Along the road after Kumzum La pass. After the desert-like landscape at Kunzum La, some greenery and flowers eventually appear.
Those of you who know me personally know that I recently turned 30. Those who know me even more personally know that shortly after I turn 30, my mum turns 50. Today is that day, it’s my mum’s birthday and as I am currently somewhere far away from the internet or civilization, I have automated this post to wish the person to whom I owe everything a very happy 50th birthday!
I am very lucky to have a close relationship with my mother or to have a mother at all at this age, some of my good friends don’t, some of you probably don’t. This lifestyle of mine has been rather tough on my mother’s (and father’s) nerves. As I am the only child in my family, my parents both worry quite a lot when I travel.
Even now, as I have turned 30, I send my mother a text message every day, wherever I am in the world (connection permitting). Might sound funny, cheesy or whatever, but heck, it’s the least I can do for the people who have not only given me my life, but have supported me in every way in this crazy journey that is photography, which had no guarantee of ever becoming fruitful in any way.
When people ask me about becoming a travel photographer, how to succeed, what path to take, I suppose I should actually start with talk about my mother. She is the core of my “support system” (then my father and wife) and without this “support system” it’s very easy to lose your mind, to go insane with frustration, to give into the obstacles, the failures of which there is a fair bit when you take this path.
Anyhow, I don’t want to get to sentimental here. This is after all a photography blog, so let’s bring it back to that. Still, since it’s my mother’s birthday, I will dedicate the images to her. She’s fairly sensitive and feels pretty distraught after seeing stuff like the road-workers images and she’s been asking me to show some of the beauty that I’ve talked about over our phone conversations. And so, here are some images of the beautiful, dramatic Indian Himalayas.
This one was taken closer to the dreadful Rohtang pass. As you get closer to Manali, coming from Spiti valley, the surroundings become greener and greener.

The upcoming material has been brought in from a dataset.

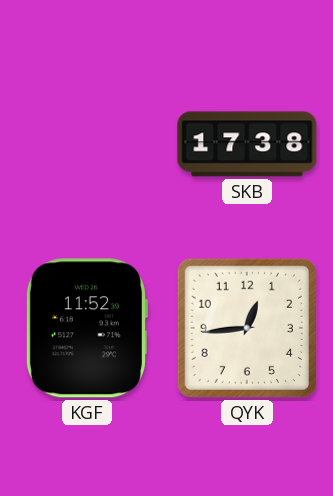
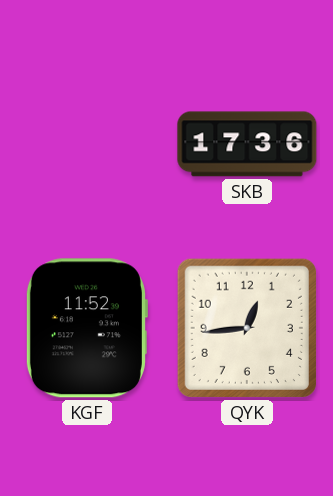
SKB: 17:38 -> 17:36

Around the top of Kunzum La pass. As you can see there’s still snow, in fact the whole road was still blocked with snow until mid-June.
Descent from Kunzum La reveals more harsh looking, yet dramatically beautiful surroundings.
The landscapes and nature around the Himalayas is pretty diverse. Despite kilometers of desert all around there are oases with water and greenery, that’s where this shepherd and his animals were heading.
Like I said, there are oases and this was one of them. This lake was just along the road before a very clod place called Sarchu.
Just thought I’d include this one, as I didn’t earlier. This was shot around Dhankar, late in the evening, during that time when I rode without the motorcycles headlight, because the moonlight was so strong.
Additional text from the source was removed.